Using Fedora's XFree86 4.3.0, the key to enabling multihead operation is realizing that not only do you need to create another Monitor and Screen section in the XF86Config file and refer to those in a ServerLayout, you actually need to make two copies of the Device (videocard) section as well. This was quite unintuitive, and took me a fair bit of time to understand, given that I don't actually have two videocards on the laptop, and XFree86 would not give an error message in either case.

There are some additional alternatives, however. The GATOS driver has better XVideo support (this is especially true for Rage Mobility, not so much for Radeon), but for multihead, the best choice right now seems to be the MergedFB driver, which treats both screens as a single framebuffer, enabling 3D acceleration on both screens. That is, if your screens are not too big.. Radeon Mobility M7, which my laptop has, supports 3D acceleration on an up to 2048x2048 screen, and 1400x1050 + 1280x1024 goes over that. Oops. Naturally, the configuration of this driver is completely different from the "normal" method, which only a single Device/Screen/Monitor setup, and a bunch of additional options in the Device block (reminds me of XFree86 3.x, actually).

More annoying, though, is that apparently I can't make XFree86 automatically figure out whether the external monitor is connected. I made a script that probes for ddc info on reboot/resume of the system and reconfigures gdm, but I just wish that I could plug in while having a session open - that would help in meetings with the video projector, too.

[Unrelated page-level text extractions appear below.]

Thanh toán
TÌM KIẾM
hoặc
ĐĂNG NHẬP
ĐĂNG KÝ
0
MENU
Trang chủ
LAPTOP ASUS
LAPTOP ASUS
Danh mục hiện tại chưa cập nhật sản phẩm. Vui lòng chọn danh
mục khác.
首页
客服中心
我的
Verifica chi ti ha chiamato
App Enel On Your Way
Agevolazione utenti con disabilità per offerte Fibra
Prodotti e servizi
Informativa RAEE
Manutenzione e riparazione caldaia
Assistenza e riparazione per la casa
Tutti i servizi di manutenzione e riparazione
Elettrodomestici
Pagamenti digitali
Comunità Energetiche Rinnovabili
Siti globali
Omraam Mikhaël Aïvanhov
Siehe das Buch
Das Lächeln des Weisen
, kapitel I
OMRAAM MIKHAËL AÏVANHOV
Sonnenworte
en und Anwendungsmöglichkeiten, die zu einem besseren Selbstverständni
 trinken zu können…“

The second annoyance is that since the displays are different size, my GNOME panels have to resize when the desktop size changes, and for some reason, panel wants to completely rearrange its contents when that happens. Easily demonstrated by switching resolutions with xrandr, too. Update: many of the resizing problems are somehow related to MergedFB, and I've switched to a plain Xinerama setup. That means I don't have 3D accel when using two screens, but I can live with that.

Comment by Davide Bolcioni on Fri, 12 Mar 2004 23:52:36:
Could you elaborate on that ? I am trying to achieve the same result on a Compaq Presario 900 EA (ATI Mobility U1) but the external monitor gets no signal. Using a single Device section the same monitor works, although this just clones the panel.

Comment by oa on Sat, 13 Mar 2004 09:36:06:
You might want to take a look at the XF86Config file I just added to this post.